Wie war euer Ostern? Warst du auf Reisen oder zu Hause? War es turbulent oder ruhig?

Bei mir war es dieses Jahr ruhig. Ich habe viel nachgedacht, geschrieben und gelesen.

Das hat mich beschäftigt:

„Monika, du musst Videos machen!“

Ich weiß nicht, wie oft du schon gehört hast, was du alles tun musst. Es gibt immer Menschen, die es uns sagen, manchmal mit Nachdruck. Das ist nicht immer nur angenehm. Es fühlt sich nicht unbedingt kuschelig an.
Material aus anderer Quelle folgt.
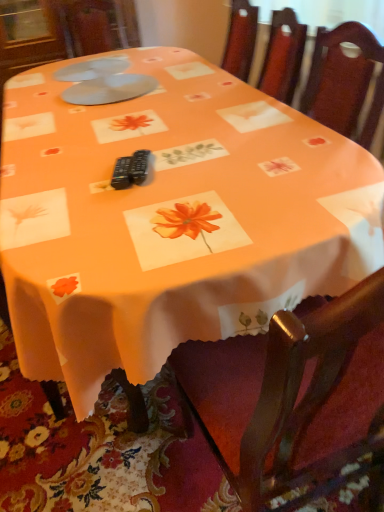 Question: Which direction should I rotate to look at matte plastic plates at upper center, the first tableware positioned from the front, — up or down?

Choices:
 (A) up
 (B) down

Answer: (A)

Question: Is white plastic plates at upper center, the 2th tableware from the front, taller than matte plastic plates at upper center, marked as the 2th tableware in a back-to-front arrangement?

Choices:
 (A) no
 (B) yes

Answer: (A)

Question: Are white plastic plates at upper center, the first tableware positioned from the back, and matte plastic plates at upper center, the first tableware positioned from the front, beside each other?

Choices:
 (A) no
 (B) yes

Answer: (A)

Question: Is white plastic plates at upper center, the first tableware positioned from the back, completely or partially outside of matte plastic plates at upper center, marked as the 2th tableware in a back-to-front arrangement?

Choices:
 (A) yes
 (B) no

Answer: (A)

Question: Is white plastic plates at upper center, the first tableware positioned from the back, bigger than matte plastic plates at upper center, the first tableware positioned from the front?

Choices:
 (A) yes
 (B) no

Answer: (B)

Question: Is white plastic plates at upper center, the 2th tableware from the front, facing towards matte plastic plates at upper center, the first tableware positioned from the front?

Choices:
 (A) no
 (B) yes

Answer: (A)

Question: Considering the relative sizes of white plastic plates at upper center, the 2th tableware from the front, and matte plastic plates at upper center, marked as the 2th tableware in a back-to-front arrangement, in the image provided, is white plastic plates at upper center, the 2th tableware from the front, wider than matte plastic plates at upper center, marked as the 2th tableware in a back-to-front arrangement,?

Choices:
 (A) yes
 (B) no

Answer: (B)

Question: From a real-world perspective, is matte plastic plates at upper center, the first tableware positioned from the front, located beneath white plastic plates at upper center, the first tableware positioned from the back?

Choices:
 (A) no
 (B) yes

Answer: (B)

Question: Does matte plastic plates at upper center, marked as the 2th tableware in a back-to-front arrangement, come behind white plastic plates at upper center, the first tableware positioned from the back?

Choices:
 (A) yes
 (B) no

Answer: (B)

Question: Does matte plastic plates at upper center, marked as the 2th tableware in a back-to-front arrangement, contain white plastic plates at upper center, the first tableware positioned from the back?

Choices:
 (A) yes
 (B) no

Answer: (B)

Question: Is matte plastic plates at upper center, the first tableware positioned from the front, directly adjacent to white plastic plates at upper center, the first tableware positioned from the back?

Choices:
 (A) yes
 (B) no

Answer: (B)

Question: Is matte plastic plates at upper center, marked as the 2th tableware in a back-to-front arrangement, thinner than white plastic plates at upper center, the first tableware positioned from the back?

Choices:
 (A) yes
 (B) no

Answer: (B)

Question: Does matte plastic plates at upper center, the first tableware positioned from the front, have a greater height compared to white plastic plates at upper center, the 2th tableware from the front?

Choices:
 (A) no
 (B) yes

Answer: (B)

Question: Visually, is white plastic plates at upper center, the 2th tableware from the front, positioned to the left or to the right of matte plastic plates at upper center, marked as the 2th tableware in a back-to-front arrangement?

Choices:
 (A) right
 (B) left

Answer: (B)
Das Verrückte: diese Menschen haben manchmal sogar recht. 😊

Nachdem ich den Satz oben jetzt lange genug ignoriert habe, wurde es Zeit für mich, über meinen eigenen Schatten zu springen.
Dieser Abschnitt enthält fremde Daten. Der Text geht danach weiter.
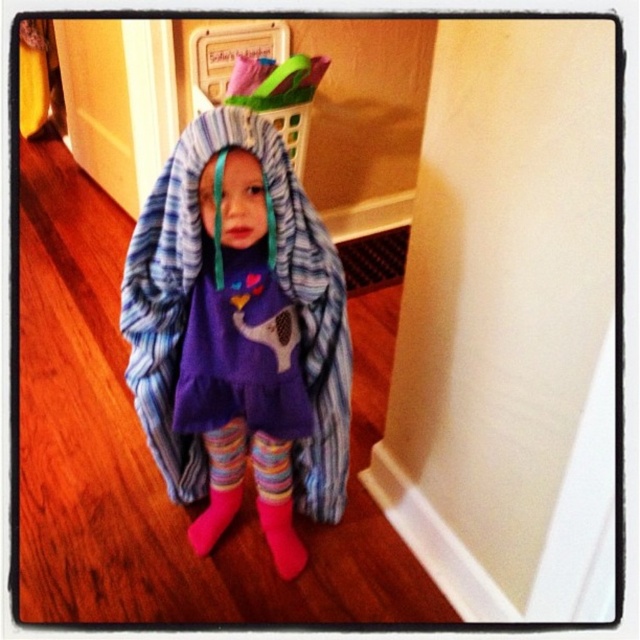 You are a delivery robot in a house. You need to deliver a package to the point at (282, 572). You are currently at the point at (228, 115). According to the image, which direction should you move to reach the destination?

Point (228, 115) is in front of point (282, 572). So to reach the destination, you should move backward from point (228, 115).

You are a robot trying to navigate to a specific location in the room. You are currently at point (234, 500). The target location is point (220, 150). Can you move directly towards the target without any obstacles in between?

Yes, because point (220, 150) is in front of point (234, 500), meaning there is a clear path between them.

You are a parent trying to tidy up the laundry. You see the striped fleece blanket at center and the pink fuzzy sock at lower center. How far apart are these two items in centimeters?

The striped fleece blanket at center is 35.61 centimeters away from the pink fuzzy sock at lower center. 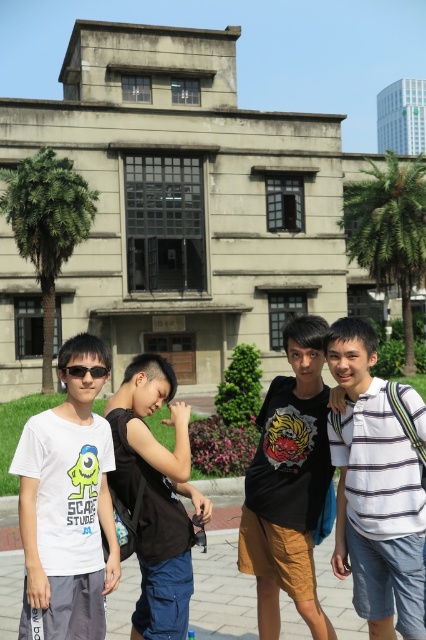 You are a photographer trying to capture a group photo of the four individuals in front of the building. You want to ensure that the black cotton tank top at center is clearly visible in the photo. Where should you position yourself relative to the group to best capture this detail?

To best capture the black cotton tank top at center, position yourself directly in front of the group, aligned with the center where the black cotton tank top at center is located, ensuring it remains central and visible in the frame. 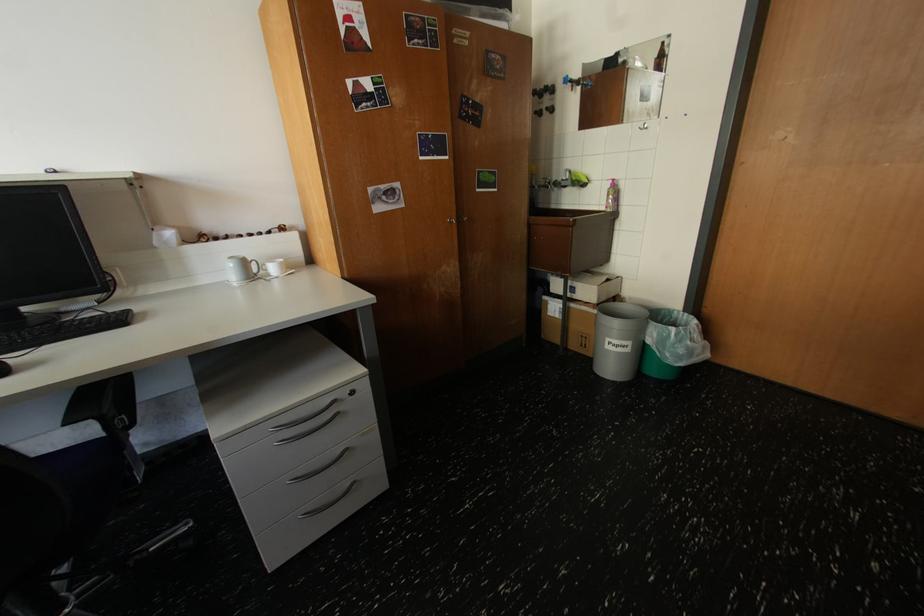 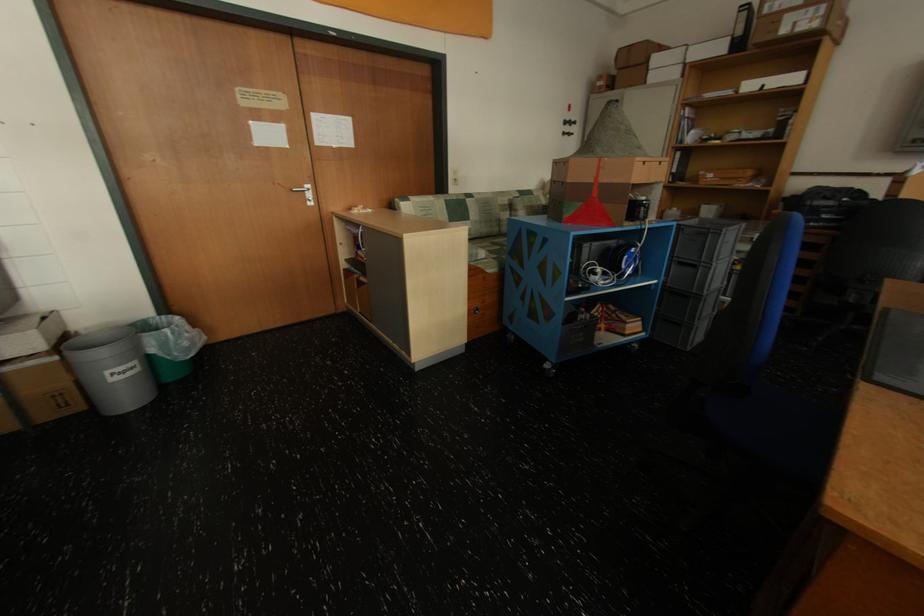 Find the pixel in the second image that matches the point at 638,344 in the first image.

(142, 363) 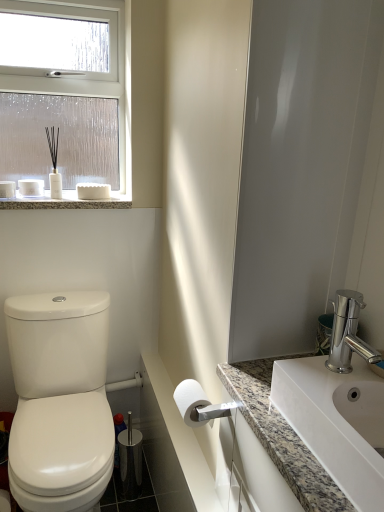 Where is `free location above white marble countertop at lower center, the 2th counter top in the right-to-left sequence (from a real-world perspective)`? This screenshot has height=512, width=384. free location above white marble countertop at lower center, the 2th counter top in the right-to-left sequence (from a real-world perspective) is located at coordinates (178, 423). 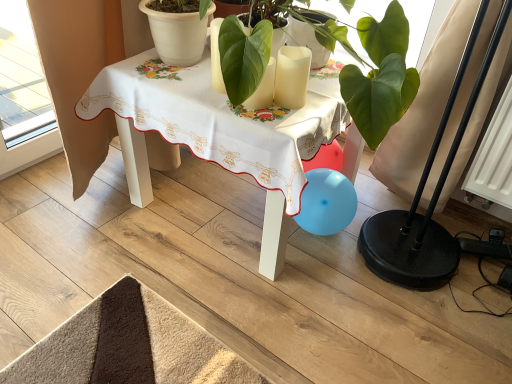 You are a GUI agent. You are given a task and a screenshot of the screen. Output one action in this format:
    pyautogui.click(x=<x>, y=<y>)
    Task: Click on the free space to the left of white fabric table at center
    The image size is (512, 384).
    Given the screenshot: What is the action you would take?
    pyautogui.click(x=67, y=222)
Vielleicht ist es ja so wie mit Vorträgen: die mochte ich damals nämlich auch nicht. Überhaupt nicht. Doch dann habe ich einfach damit angefangen und festgestellt: Geht doch. Gar nicht so schlimm. Dennoch lautes Positionieren auf Social Media ist nicht wirklich mein Ding.

 

Ich bin fest davon überzeugt, dass diese drei Dinge wichtig sind:

–    Neugierig sein und lernen

–    In Bewegung bleiben

–    Immer wieder aufs Neue Mut beweisen –  sich nicht ins Bockshorn jagen lassen.

 

Und dies motiviert mich, meine Komfortzone regelmäßig zu verlassen.
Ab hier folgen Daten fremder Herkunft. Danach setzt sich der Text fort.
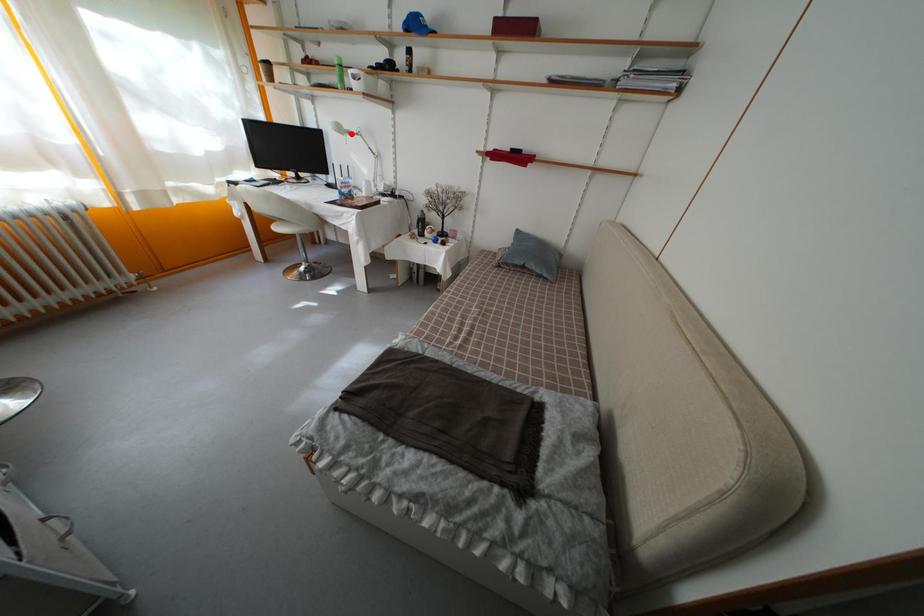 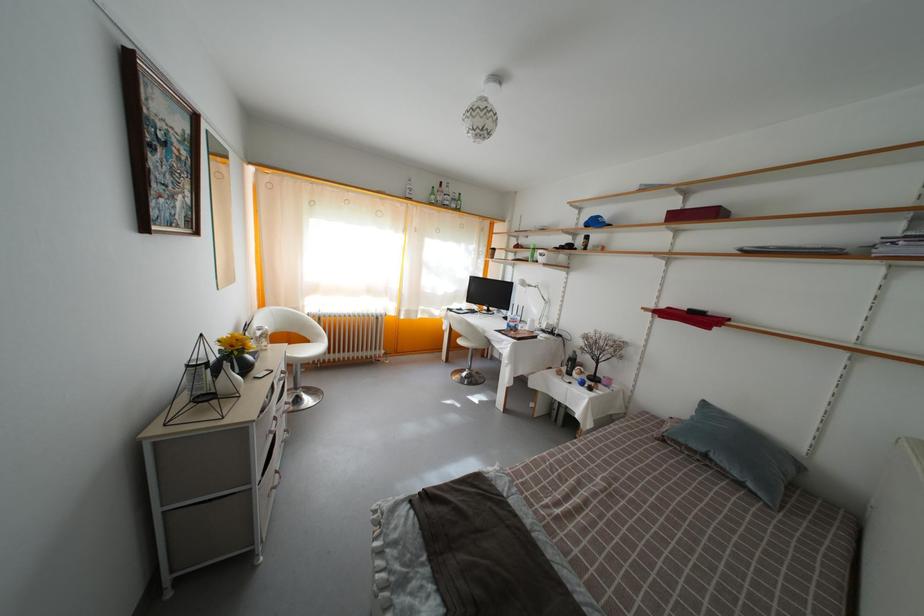 In the second image, find the point that corresponds to the highlighted location in the first image.

(533, 289) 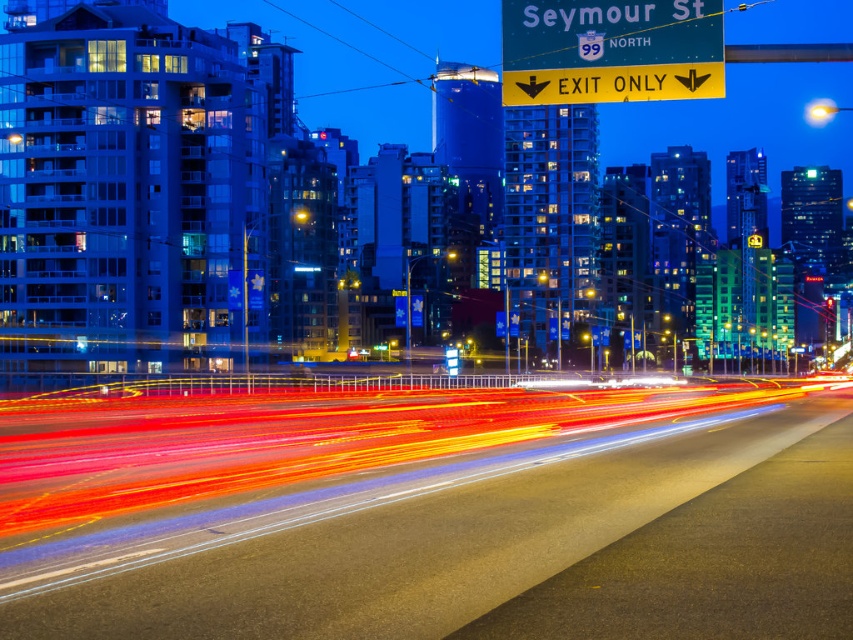 Does metallic asphalt highway at center appear over yellow plastic sign at upper center?

Actually, metallic asphalt highway at center is below yellow plastic sign at upper center.

Can you confirm if metallic asphalt highway at center is bigger than yellow plastic sign at upper center?

Yes.

Locate an element on the screen. metallic asphalt highway at center is located at coordinates (343, 512). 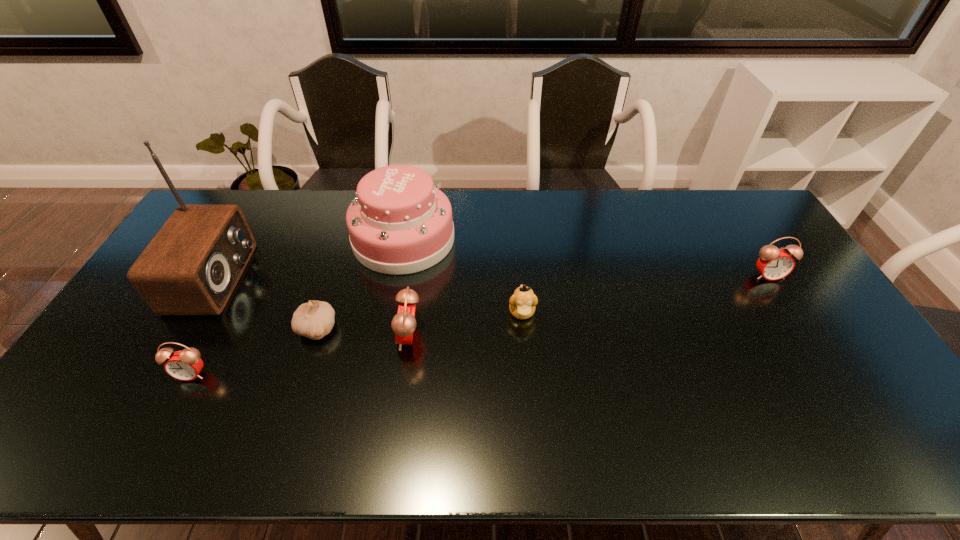 Where is `the nearest alarm clock`? The height and width of the screenshot is (540, 960). the nearest alarm clock is located at coordinates (185, 365).

Identify the location of the shortest alarm clock. The image size is (960, 540). (185, 365).

Where is `the second alarm clock from right to left`? Image resolution: width=960 pixels, height=540 pixels. the second alarm clock from right to left is located at coordinates (403, 324).

Where is `the rightmost object`? The height and width of the screenshot is (540, 960). the rightmost object is located at coordinates (774, 264).

At what (x,y) coordinates should I click in order to perform the action: click on the fourth tallest object. Please return your answer as a coordinate pair (x, y). The image size is (960, 540). Looking at the image, I should click on (774, 264).

Image resolution: width=960 pixels, height=540 pixels. Identify the location of cake. (400, 223).

At what (x,y) coordinates should I click in order to perform the action: click on the tallest object. Please return your answer as a coordinate pair (x, y). The width and height of the screenshot is (960, 540). Looking at the image, I should click on (192, 265).

The height and width of the screenshot is (540, 960). I want to click on garlic, so click(x=315, y=319).

Locate an element on the screen. The image size is (960, 540). the second object from right to left is located at coordinates point(522,303).

Locate an element on the screen. This screenshot has height=540, width=960. vacant area situated 0.080m on the clock face of the leftmost alarm clock is located at coordinates (173, 411).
Also, die ersten zwei Kurzvideos sind in der Welt und ihr könnt euch das zweite gleich hier anschauen. Bin sehr gespannt, was du dazu sagst. 😊

Buchempfehlung

Eine Hymne an das Leben: Die Scham muss die Seiten wechseln von Gisèle Pelicot. Piper

Die Geschichte dürfte den meisten von uns aus den Medien bekannt sein: über 50 Jahre lebte Gisèle Pelicot mit Dominique zusammen, bis sie eines Tages das Unvorstellbare erfährt: Ihr eigener Mann betäubt sie unzählige Male, vergewaltigt sie und bietet sie Fremden zum Missbrauch an. Dieses Buch ist ausgesprochen gut und spannend geschrieben, was mit Sicherheit auch der Co-Autorin Judith Perignon zu verdanken ist.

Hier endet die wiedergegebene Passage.